Hubbard’s reports from a trip to Yemen in fall 2016, such as “US Fingerprints on Attacks Obliterating Yemen’s Economy,” appear to reflect his frustration at Americans’ lack of focus on the humanitarian tragedy there, as well as their role in it. In “We Visited the Place the World Has Forgotten,” Hubbard narrated short videos by Times photographer Tyler Hicks of their encounters with Yemenis struggling to survive. It was only when Americans were primed to blame Saudi Arabia following the death of Khashoggi in October 2018, that Declan Walsh’s “The Tragedy of Saudi Arabia’s War,” with Hicks’ photos of starving Yemeni children, really grabbed Americans’ attention.
The book is unsurprisingly journalistic. Hubbard reports on what he observed, but tends to avoid editorializing. Yet I was left wishing Hubbard had offered more of his own insights. Observations such as those related to Saudi Arabia’s promotion of Wahhabism around the world include sentences such as, “Saudi Arabia had lost control of the effect of its own teachings” (216), yet then Hubbard moves on.
Hubbard explains MBS’s friendship with the de facto ruler of Abu Dhabi, Mohammad bin Zayed or MBZ, and how MBZ helped to pave the way for MBS’s “charm tour” of the U.S. in spring 2018, but does not elucidate the implications of the UAE seeding money into Washington think tanks in an effort to cultivate a positive image of itself as tolerant and open-minded.

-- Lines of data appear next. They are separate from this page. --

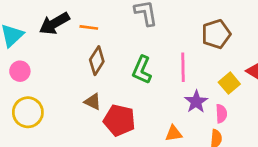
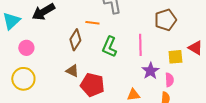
orange line: (89, 27) -> (92, 23), moved
pink circle: (20, 71) -> (26, 48), moved
yellow square: (229, 83) -> (175, 57), turned 35

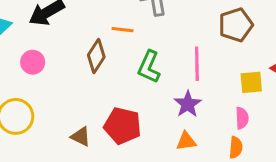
pink circle: (26, 48) -> (33, 62), moved
brown triangle: (72, 71) -> (81, 137), moved
purple star: (150, 71) -> (188, 104), moved

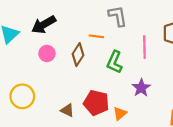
pink circle: (33, 62) -> (47, 53), moved
pink line: (197, 64) -> (144, 47), moved
orange triangle: (186, 141) -> (120, 113), moved, turned -32

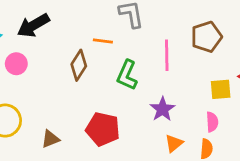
pink circle: (47, 53) -> (16, 64), moved
brown triangle: (67, 110) -> (50, 139), moved, turned -48
orange triangle: (120, 113) -> (174, 143), moved

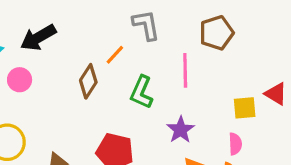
brown pentagon: (206, 37) -> (216, 33), moved
orange line: (103, 41) -> (115, 55), turned -54

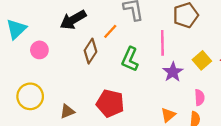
black arrow: (38, 38) -> (73, 20), moved
yellow square: (245, 108) -> (202, 60), moved, turned -36
purple star: (181, 130) -> (173, 72), moved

Following Khashoggi’s death, MBS’s younger brother Khalid bin Salman, the Saudi ambassador to the U.S., left DC and the kingdom had no ambassador between October 2018 and July 2019, when Saudi Arabia sent their first female ambassador, Princess Reema Bint Bandar. During that time, Yusuf Otaiba, the UAE’s influential ambassador to the U.S., was instrumental in convincing U.S. policymakers that there was no alternative to MBS, despite their hopes that perhaps the Saudi royal family would remove the rash Millennial. Likewise, Hubbard does not explore the deeper implications for U.S. policy that likely result from the close relationship between Kushner and MBS.
As Hubbard explained in his webinar, he does not intend to predict the future, and he submits no insights into how the relationship between the U.S. and Saudi Arabia may evolve. Yet based on the extent to which both Democrats and Republicans have exhibited dismay at Saudi policies, from the war on Yemen to the oil price war with Russia, it is only MBS’s connection to Kushner and Trump that has preserved the kingdom’s special status thus far.
American and Saudi interests are increasingly mismatched, as the U.S. seeks to extricate itself from the region and from its reliance on oil. A Biden administration may reopen negotiations with Iran, and even a different Republican administration would likely be more motivated to end endless wars in the Middle East, given the popularity of this stance among the American public. Meanwhile, Saudi Arabia has repeatedly signaled that it will not suit its policies to American preferences, as it pursues an independent path as a regional leader. The U.S.-Saudi partnership was always going to evolve eventually, but Hubbard’s book may serve as the definitive history of the factors that altered it.